The collection started as a biography. I strove to understand Edouard’s condition, experiences, and dreams, but his humanity was better explored in fiction, for a number of reasons. Missing facts were “fleshed out” with imagination: what his fights were like, if he made love, what it might have felt like to be 8’4”. Thematically, each story is based on a body part with the idea of gathering pieces of Edouard and making them whole again. So the book itself is a kind of anatomy, and reads like a novel. A lasting image for me occurs at the end of “Hair,” a story about Edouard’s last trip home.
(b) recommending a short story or collection by someone else that you admire (and why?)
There are so many wonderful stories out right now. I’d like to pick a new or lesser-known writer, but a collection I recently read and admired is Binocular Vision by Edith Pearlman. Her use of language is close and keen, and she undercuts pretention with humorous sleight of hand.
Anything by Barry Hannah breathes and surprises with moments of powerful transgressive glory.
For a single story, I think of the classic “Signs and Symbols” by Vladimir Nabokov, because its humanity is both humbling and disarming.
Or, Paul Bowles’ “A Distant Episode” for refusing to answer terror and corruption with redemption or resolution.
(c) reflecting on the 21st century and the short story: Are they a good match (and why)?
This is a loaded question. In the most basic sense, the short story accommodates new media like online journals – which demand shorter pieces — as well as contemporary readers, who crave brevity. Short stories allow for a plurality and diversity of voices that a globalist, heavily populated century demands. Many emerging writers are now fortunately showcased through short fiction, in part because established authors like Alice Munro and John Updike, who kept at it, helped to give stories the kind of “chops” traditionally reserved for the novel.

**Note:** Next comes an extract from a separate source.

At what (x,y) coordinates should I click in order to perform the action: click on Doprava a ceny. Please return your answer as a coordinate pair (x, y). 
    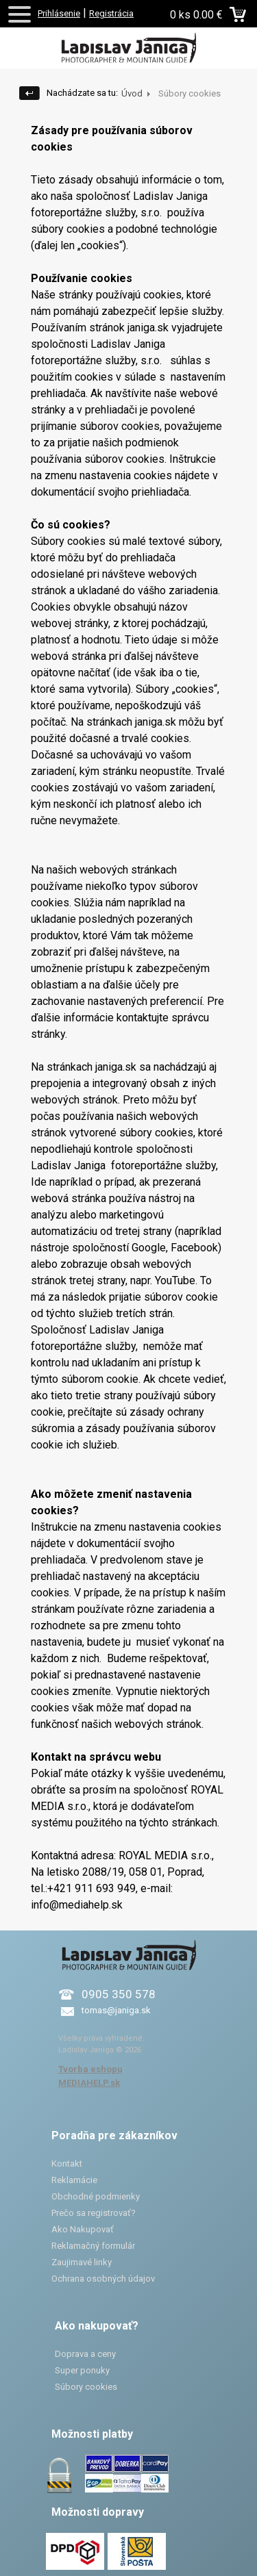
    Looking at the image, I should click on (85, 2354).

Short fiction lends itself to experimentalism and inventive potential. For instance, the line between story, parable, novella, diary and blog can be obscured to produce a dialogue between “genres.” I’m skeptical of the ‘hipness’ of stories, of fetishizing them as literary trinkets – “brief things” you might say— like conch shells that carry a writer’s current sound. Strong works are always relevant.
The short story is a dense and tightly controlled ‘form.’ It allows writers to entertain subjects, characters, or ideas that are unsustainable in longer immersive works. These literary “nuggets” offer glimpses of meaning, moral ambiguities, or representations of the human condition that leave us with unsettling questions. And we need that, in a century when people are so distracted, uprooted and quick to judge. Good stories can help ground us in reflection, and connect to each other on a deeper level. The story no longer has to be didactic or epiphanic as a way of transmitting meaning. Instead, it forces readers to work emotionally, to think critically, and to imagine differently. To engage complexity. At their best, I think, stories convey inner struggle, and allow the reader to struggle too.

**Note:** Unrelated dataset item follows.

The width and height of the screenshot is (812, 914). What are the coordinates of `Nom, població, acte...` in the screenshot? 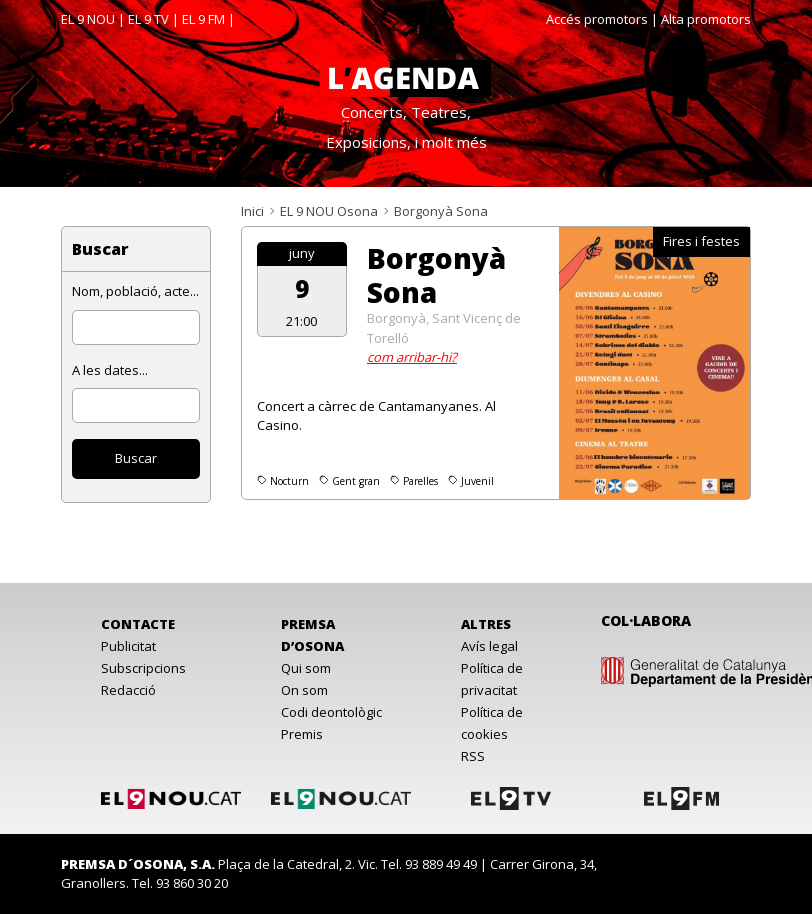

Contemporary stories are often described as “raw” or “edgy” – terms I rarely use. I think of a line from Peter Fromm: “When he finally opens his mouth I ram my fist into it.” For me, this line embodies a current tendency towards strong violence in fiction, achieved in spare words. Twenty-first century short fiction packs a punch. And this punch arrives amid themes of emptiness, the search for love, and failed communication. It shakes us out of a culture in which daily ‘reality’ is increasingly vapid, communities are physically disconnected, couples struggle to stay together, and individual identities are unstable. Why do we hurt each other? How can we make sense of this world? Can we start again? Can we reconnect, forgive, heal, thrive? How can we be good to one another? Can we be loyal to others as well as ourselves? These are timeless questions that I hope we continue to deal with in stories. I am excited about what is coming.